Data Driven Modelling and Decision Support for Slums

In the DYNASLUM project we  plan to develop a decision support system for slums in general, which will help guide experts when evaluating or designing policies to improve conditions within slums. This involves developing new computational methods for analyzing satellite images and new data visualization techniques for simulation steering. 

Through extending the existing decision support prototype, and applying it to a new domain of slum policy, the hope is to  generalize the current software. Therefore, this project  will aim to develop a reusable software framework for decision support and disseminate it to other users.

Pachucu Slum

Data analytics is required to extract features from the datasets available to the team. These include satellite imagery, survey data and the general Indian Census data. While there are official figures regarding the number of slums in India, these figures are often hard to verify due to the scale of the cities and the rate of growth. Researchers have already attempted to apply remote sensing techniques to slum detection with some success. Generally, there are two approaches to this, based either on objects (i.e., buildings) or on texture (i.e., pixels). The team plans to develop a new slum detection algorithm based on the fisher information matrix (FIM), connected-component labelling (i.e., blob-detection), and machine learning algorithms.
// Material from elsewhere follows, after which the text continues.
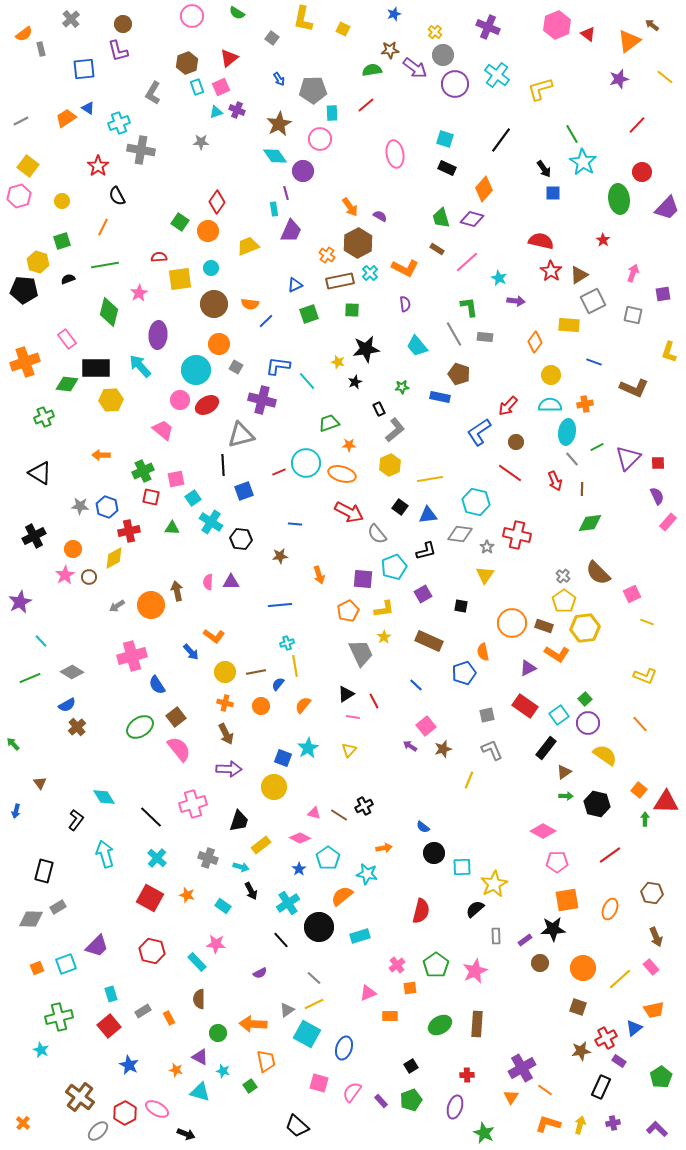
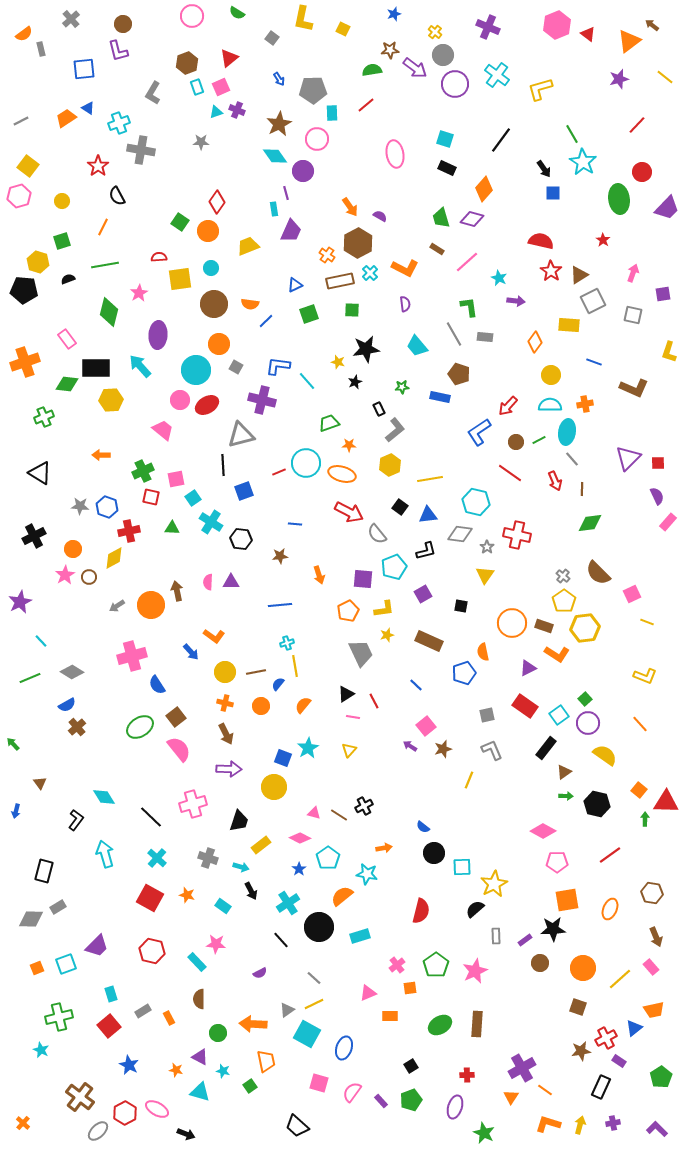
pink circle at (320, 139): moved 3 px left
green line at (597, 447): moved 58 px left, 7 px up
yellow star at (384, 637): moved 3 px right, 2 px up; rotated 16 degrees clockwise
Source: http://bangalore.citizenmatters.in/

Source: http://bangalore.citizenmatters.in/

The DYNASLUM project will focus on developing an agent-based model of slum growth; the team have an initial model already and plan to extend this in the proposal. More specifically, we will construct a new discrete-choice model for the slum dwellers of Bangalore using micro data from 1970 –2011. Individual, household and neighbourhood characteristics, together with accessibility measures, will be used to model individual behaviour influencing the residential preferences of slum dwellers. The model will be capable of simulating a population of agents that make a decision to migrate to different slums in the city.

We will develop a new scenario generation algorithm to enable efficient exploration of the scenario space. Again, this part of the project connects to the SIM-CITY framework, and the expectation is that the scenario generation module will be of use in other domains and therefore will be translated back into the framework. While the envisaged visual analytics software is domain specific, we hope to build upon existing knowledge (such as eSight developed by NLeSC) and perhaps develop a set of re-usable libraries for visual analytics in the field of governance and public policy.